Ash rushed through into the kitchen and was almost bowled over by the wrongness of the smell. He knew his sense of smell was stronger than average, but all he could make out was the stink of something medicinal.
The dough Graham had been working on was sitting on the counter. The dough Graham had told him over and over again needed to be in the fridge whenever it wasn’t being worked on.
The only possible answer was the Martingale pack. Graham hadn’t left of his own will, and it wasn’t even well covered up. Ash didn’t know why they had bothered to send the text. Did they think the Kismet wolves were so dense that they wouldn’t notice the mess? Did they think Ash wouldn’t notice Graham acting so very out of character?
Or did they think Ash was primed to assume the worst of people?
“Joey,” Ash ground out. “Where’s Joey?”
Hannah looked taken aback by the question. “I don’t—I don’t know? You don’t think he hurt Graham, do you?” Ash held his phone out so she could see the text message, and she gasped. “No. That’s not possible.”
“I think it’s a hell of a coincidence that Joey finally agreed to go meet with the Denver pack tomorrow, and then Graham disappears today.” He didn’t bother stopping in the kitchen. He headed straight out back, up the path to the guest house, and threw open the door without knocking.

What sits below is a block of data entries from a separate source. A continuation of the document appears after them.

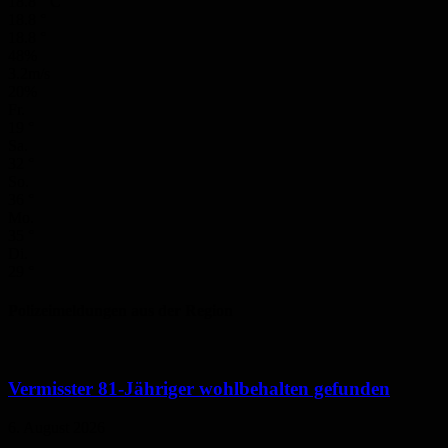
18.8
°
C
18.8
°
18.8
°
48%
3.2m/s
20%
Fr.
19
°
Sa.
32
°
So.
36
°
Mo.
35
°
Di.
29
°
Polizeimeldungen aus der Region
Vermisster 81-Jähriger wohlbehalten gefunden
6. August 2026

It was empty. He knew that without even searching. The place was cold, and there was little sign Joey had even been inhabiting it for the last three weeks. His bag was gone.

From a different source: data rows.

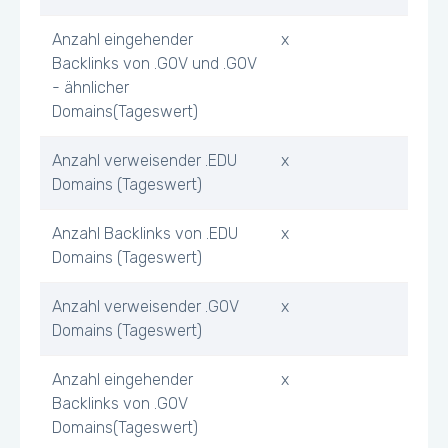
Anzahl eingehender
x
Backlinks von .GOV und .GOV
- ähnlicher
Domains(Tageswert)
Anzahl verweisender .EDU
x
Domains (Tageswert)
Anzahl Backlinks von .EDU
x
Domains (Tageswert)
Anzahl verweisender .GOV
x
Domains (Tageswert)
Anzahl eingehender
x
Backlinks von .GOV
Domains(Tageswert)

He turned back to find Hannah and Paige following him up the path. “Is he there?”
“He’s gone, and so’s his bag.”
“Graham’s cookbook is still on the coffee table in the den,” she told him. “There’s no way he would leave that behind. Not for anything.”
It was so clumsily done that if Ash hadn’t been living it, he wouldn’t have believed it. It was like, Ash realized, they didn’t think Graham had any thoughts or agency of his own. They believed, because he was an omega, he would decide on a whim to walk away from his life, leaving the things and people he loved behind. They thought that was what he’d done before, with Hannah, so they hadn’t even tried to cover it up. Graham must be so offended if he knew what they’d done.
If they hadn’t hurt him with whatever they’d put in his juice.